- 18 -

1.1K 153 8
                                    

Tepukan pada pundak Riga membuat pemuda itu terkejut. Tampak Naviel tersenyum tipis padanya.

Netra Riga beralih pada Janu yang masih menatapnya. Seakan berharap sesuatu darinya.

Sungguh, Riga terkejut kala Janu kembali memanggilnya kakak. Ia benar-benar tidak salah dengar, bukan? Sudah sekian lama semenjak terakhir kali Janu memanggilnya kakak. Sebelum vonis yang membuatnya tak bisa bernyanyi ditegakkan, juga sebelum ia dicampakkan oleh keluarganya.

"Kakak gak papa, 'kan?"

Janu mengulangi perkataannya. Riga yang sempat melamun lantas tersenyum kikuk dan mengangguk samar. Rasa takut itu masih ada.
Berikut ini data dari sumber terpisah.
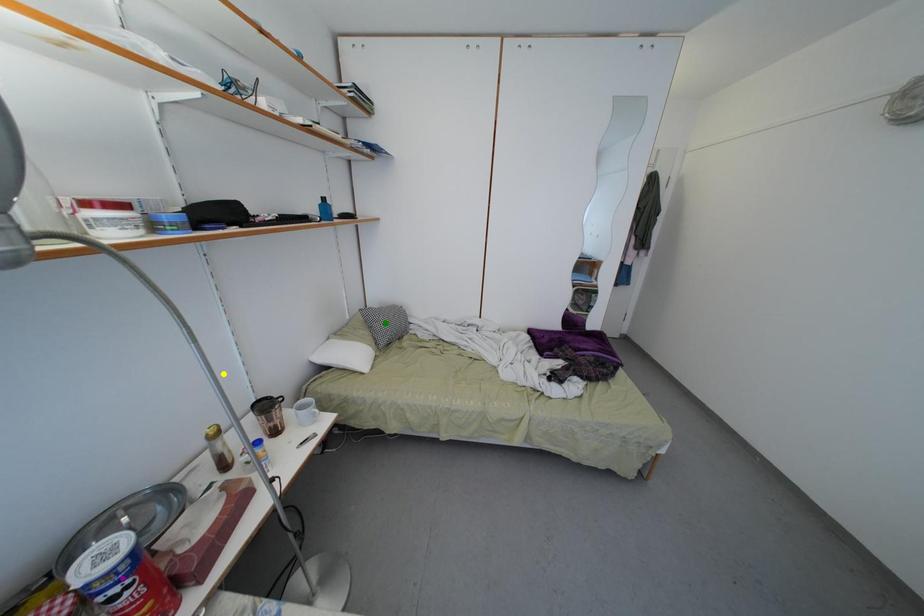 Order these from nearest to farthest:
A) yellow point
B) green point
C) purple point

purple point
yellow point
green point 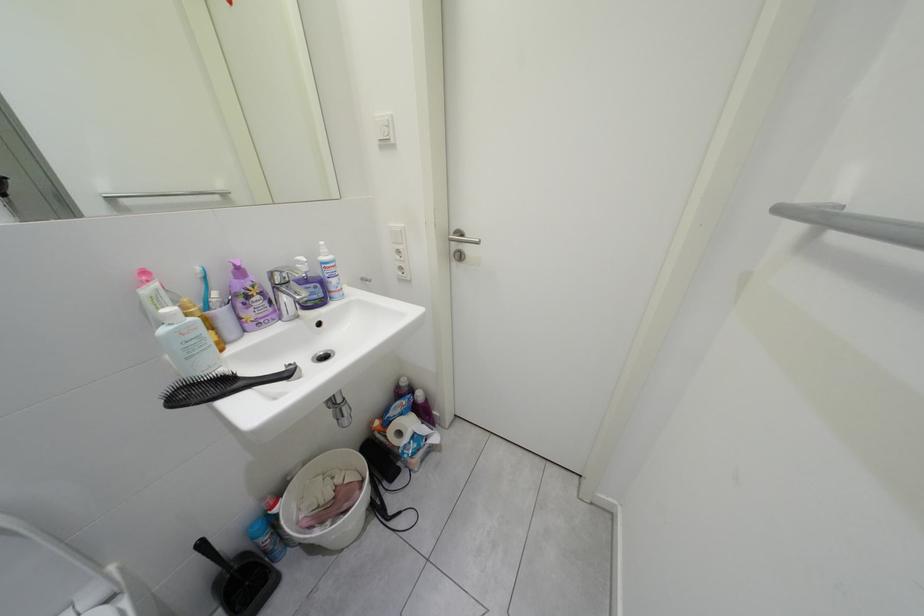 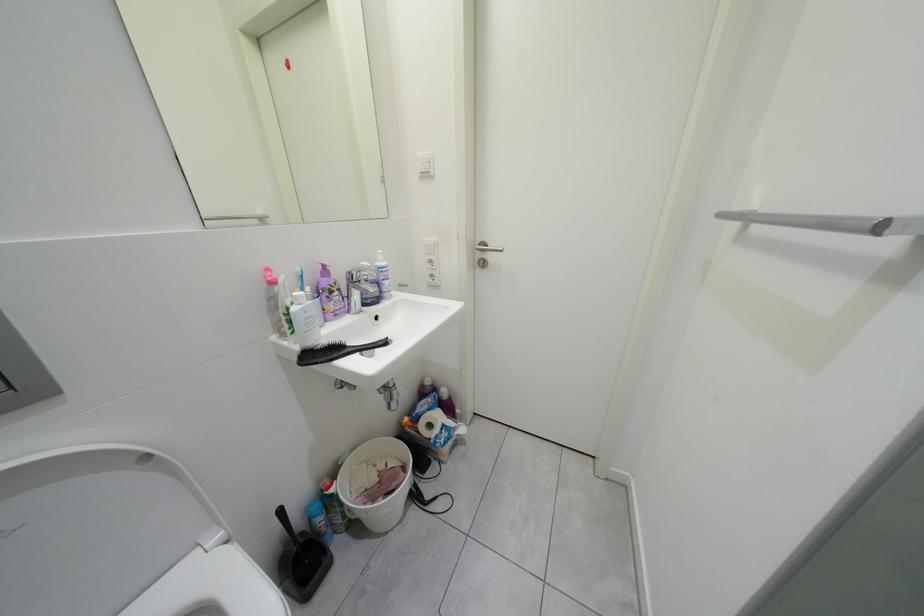 The images are taken continuously from a first-person perspective. In which direction are you moving?

The movement direction of the cameraman is left, backward. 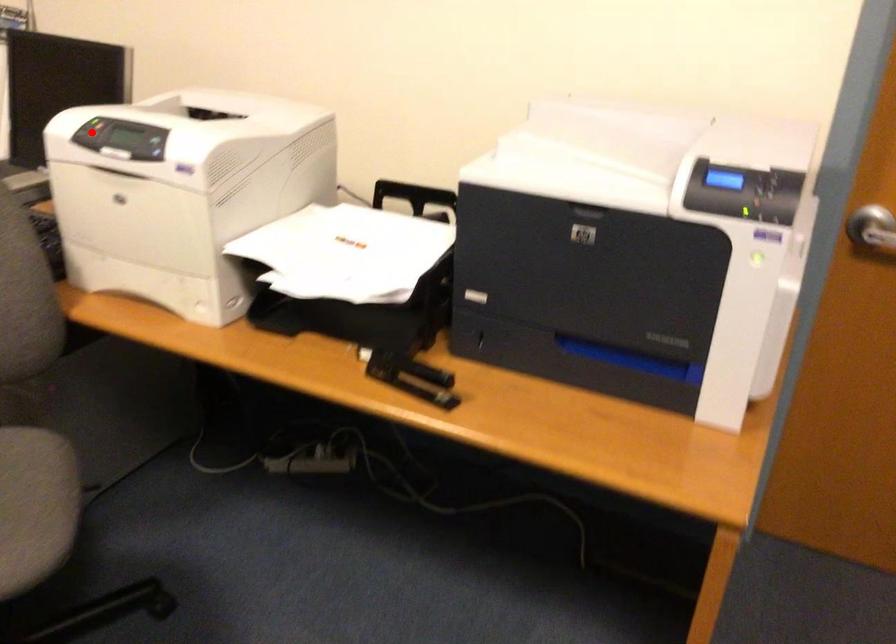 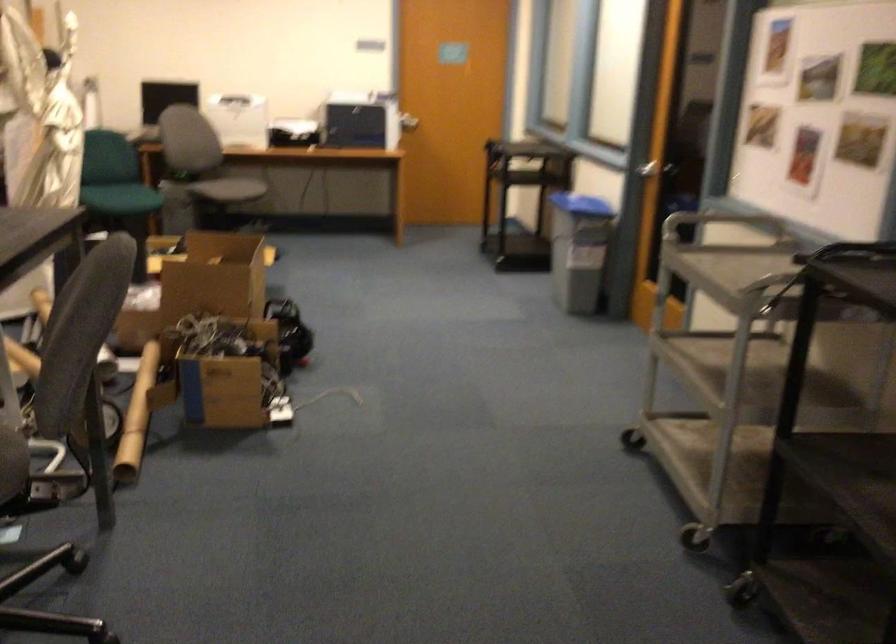 Question: I am providing you with two images of the same scene from different viewpoints. A red point is marked on the first image. Can you still see the location of the red point in image 2?

Choices:
 (A) Yes
 (B) No

Answer: (B) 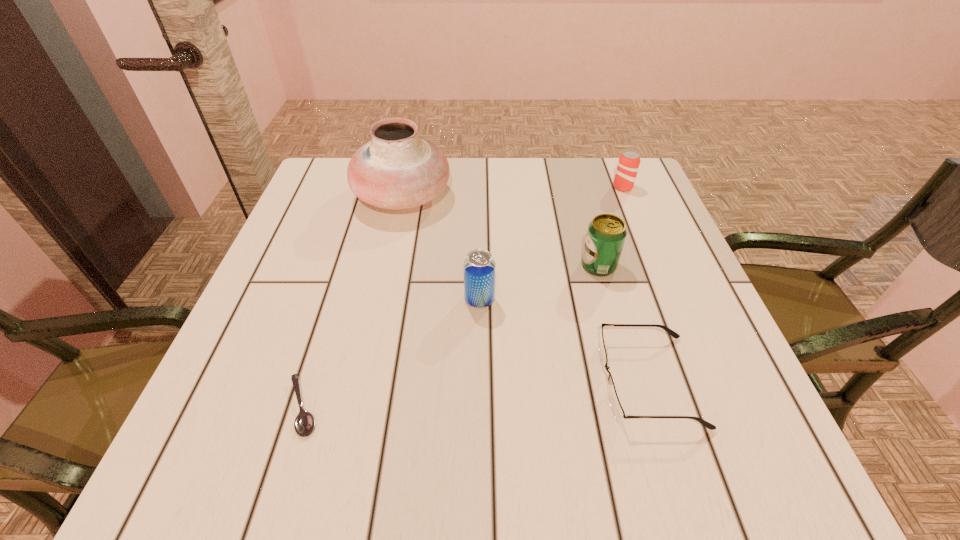 Locate an element on the screen. The image size is (960, 540). free point between the spectacles and the tallest object is located at coordinates (525, 288).

This screenshot has width=960, height=540. I want to click on unoccupied position between the farthest beer can and the shortest object, so click(463, 297).

At what (x,y) coordinates should I click in order to perform the action: click on empty space between the soupspoon and the second beer can from right to left. Please return your answer as a coordinate pair (x, y). The image size is (960, 540). Looking at the image, I should click on (451, 336).

This screenshot has width=960, height=540. Identify the location of free space between the soupspoon and the fourth nearest object. (451, 336).

At what (x,y) coordinates should I click in order to perform the action: click on the fifth closest object to the tallest object. Please return your answer as a coordinate pair (x, y). Looking at the image, I should click on (619, 414).

Locate which object ranks in proximity to the tallest object. Please provide its 2D coordinates. Your answer should be formatted as a tuple, i.e. [(x, y)], where the tuple contains the x and y coordinates of a point satisfying the conditions above.

[(479, 267)]

Image resolution: width=960 pixels, height=540 pixels. Find the location of `the third closest beer can to the tallest object`. the third closest beer can to the tallest object is located at coordinates (628, 164).

Locate which beer can ranks second in proximity to the spectacles. Please provide its 2D coordinates. Your answer should be formatted as a tuple, i.e. [(x, y)], where the tuple contains the x and y coordinates of a point satisfying the conditions above.

[(479, 267)]

Image resolution: width=960 pixels, height=540 pixels. In order to click on vacant position in the image that satisfies the following two spatial constraints: 1. on the back side of the fourth nearest object; 2. on the left side of the rightmost beer can in this screenshot , I will do `click(577, 187)`.

In order to click on vacant space that satisfies the following two spatial constraints: 1. on the back side of the second beer can from left to right; 2. on the right side of the fourth object from right to left in this screenshot , I will do `click(480, 266)`. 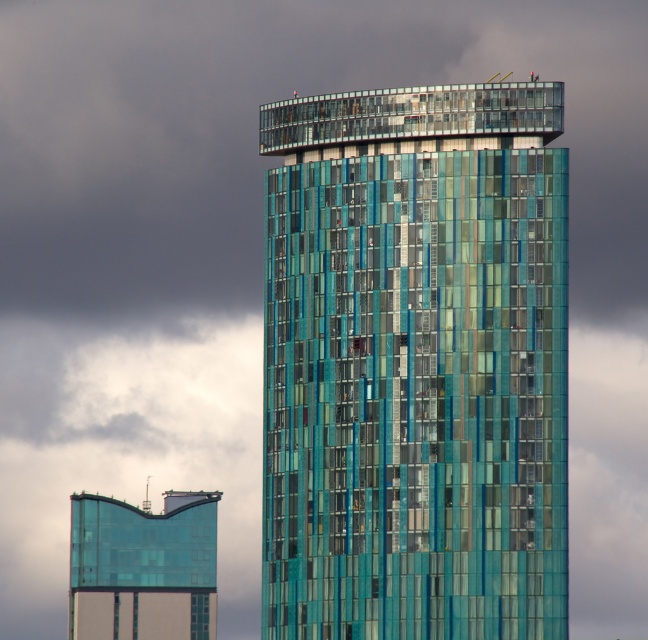 You are an architect evaluating the structural integrity of the buildings in the image. Considering the teal glass tower at center and the transparent glass tower at lower left, which one would have a wider base to support its structure?

The teal glass tower at center has a larger width than the transparent glass tower at lower left, so it would require a wider base to support its structure.

Based on the coordinates provided, which object corresponds to the point at [415,364]?

The teal glass tower at center corresponds to the point at [415,364].

You are standing at the center of the image and want to locate the teal glass tower at center. According to the coordinates provided, in which direction should you look to find it?

The teal glass tower at center is located at coordinates point (415, 364), so you should look slightly to the right and downward from the exact center of the image to locate it. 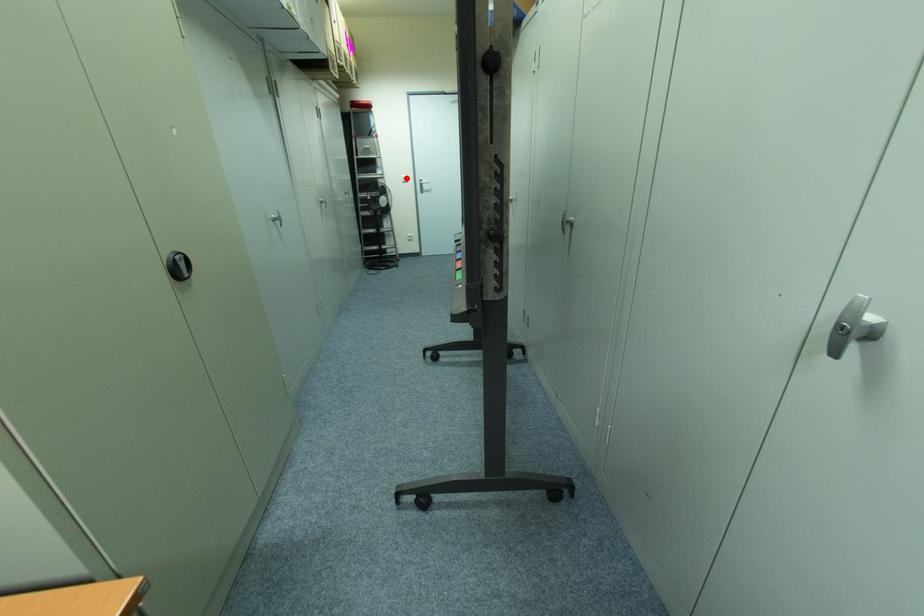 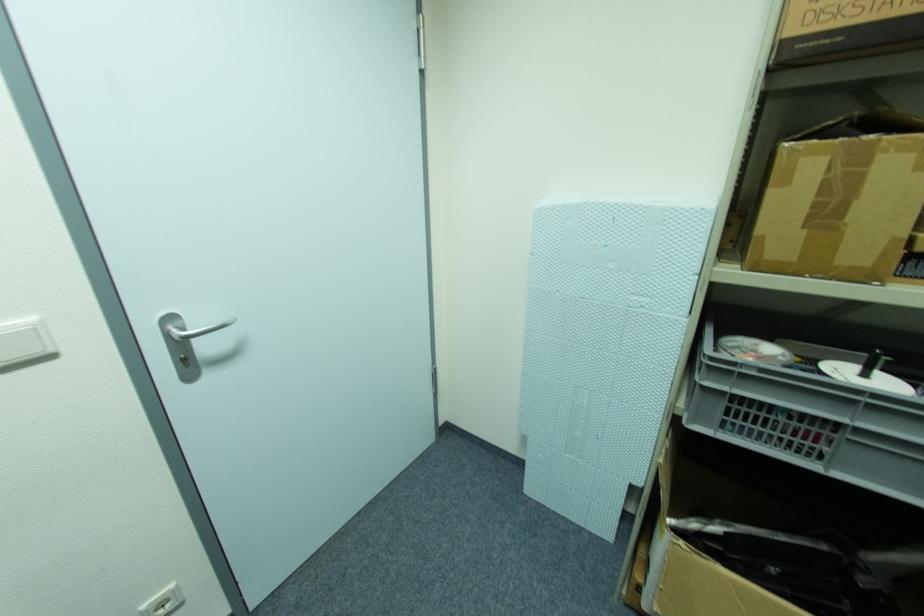 The point at the highlighted location is marked in the first image. Where is the corresponding point in the second image?

(34, 331) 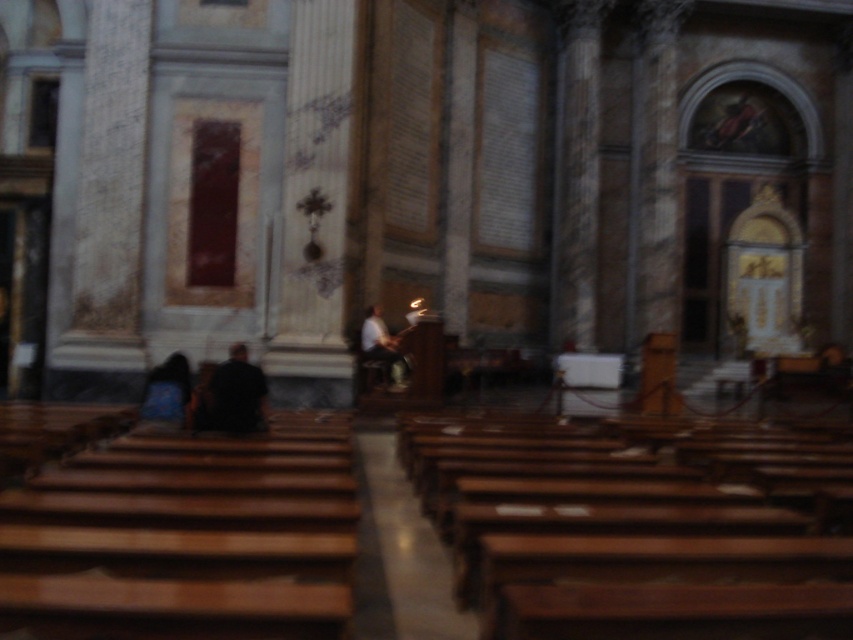 You are standing at the entrance of the grand church and notice two people wearing shirts at the center of the scene. Which shirt is closer to the ceiling? Please choose between the black matte shirt at center and the white matte shirt at center.

The white matte shirt at center is closer to the ceiling because the black matte shirt at center is positioned under it.

You are standing at the entrance of the grand church and notice a blue fabric bag at lower left. Where exactly is the blue fabric bag located in the church?

The blue fabric bag at lower left is located at point (167, 390) in the church.

You are standing at the entrance of the grand church and see the point marked at coordinates (167, 390). What object is located at that point?

The point marked at coordinates (167, 390) corresponds to the blue fabric bag at lower left. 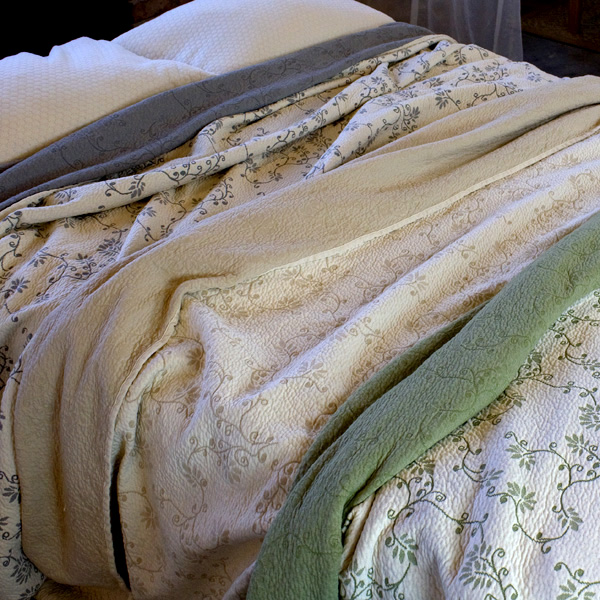 Where is `blanket`? The height and width of the screenshot is (600, 600). blanket is located at coordinates (479, 386), (337, 278), (229, 153), (184, 117). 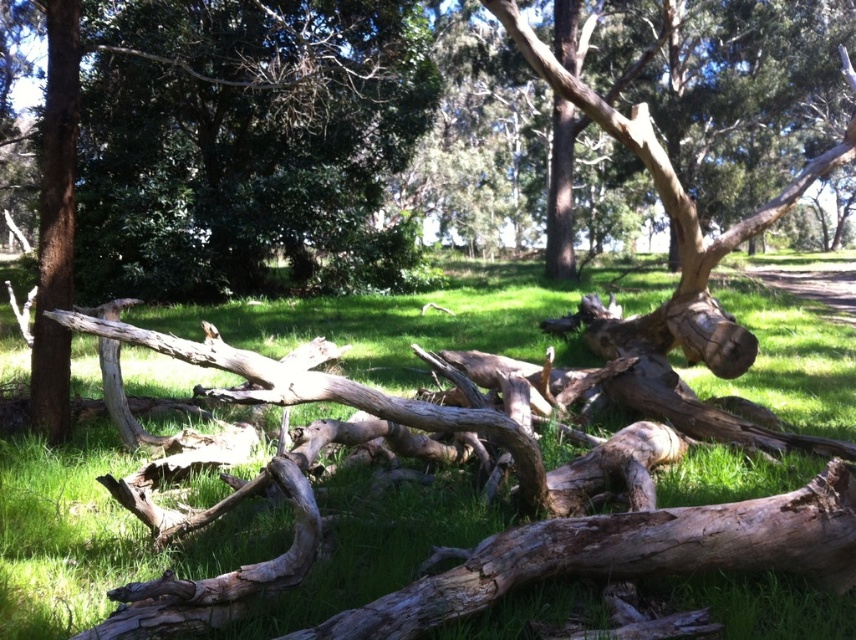 Question: Is brown rough tree trunk at left to the left of smooth brown tree trunk at center from the viewer's perspective?

Choices:
 (A) yes
 (B) no

Answer: (A)

Question: Considering the relative positions of brown rough wood at center and brown rough tree trunk at left in the image provided, where is brown rough wood at center located with respect to brown rough tree trunk at left?

Choices:
 (A) below
 (B) above

Answer: (B)

Question: Among these points, which one is nearest to the camera?

Choices:
 (A) (278, 538)
 (B) (483, 4)

Answer: (A)

Question: Which of the following is the farthest from the observer?

Choices:
 (A) brown rough wood at center
 (B) green grassy at center

Answer: (A)

Question: Which object is closer to the camera taking this photo?

Choices:
 (A) brown rough tree trunk at left
 (B) brown rough wood at center
 (C) drab brown log at center
 (D) green grassy at center

Answer: (C)

Question: Is green grassy at center further to the viewer compared to smooth brown tree trunk at center?

Choices:
 (A) no
 (B) yes

Answer: (A)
Meskipun Janu sudah memanggilnya kakak lagi, tetapi itu tak dapat melunturkan rasa takut dan kecewa yang telah mengungkungnya selama setahun belakangan.

"Oke. Lo mau ngomong apa? Yakin nih di parkiran aja?" tanya Naviel sembari mengusap tengkuknya yang terasa dingin. Dari ekor mata, ia menangkap sosok lelaki yang mengikutinya. Namun, ia tak mungkin berkata bahwa ada hantu di saat seperti ini, bukan?

"Gak papa, Kak Viel. Aku cuma sebentar aja." Janu menatap sang kakak sendu. Kakaknya itu tak berani menatapnya. Pandangan Riga dialihkan pada mobil Naviel. Seakan ingin segera masuk dan pergi dari sana.

"Maafin Janu, Kak Riga, baru bisa ketemu sekarang. Tapi Janu juga gak bisa terang-terangan ketemu kakak, atau ayah sama ibu bakal murka." Janu menghela napas. Menjelaskan semua hal itu hanya membuat perasaan Riga semakin teriris. "Aku khawatir sama keadaan kakak setelah semuanya terbongkar. Kenapa bisa kebongkar? Jangan bilang karena Malya?"

Riga tampak menggigit bibir bawahnya. Ia sama sekali tak ingin menatap maupun mendengarkan perbincangan mereka. Naviel tak dapat berbuat apa-apa selain menatap Riga dengan khawatir.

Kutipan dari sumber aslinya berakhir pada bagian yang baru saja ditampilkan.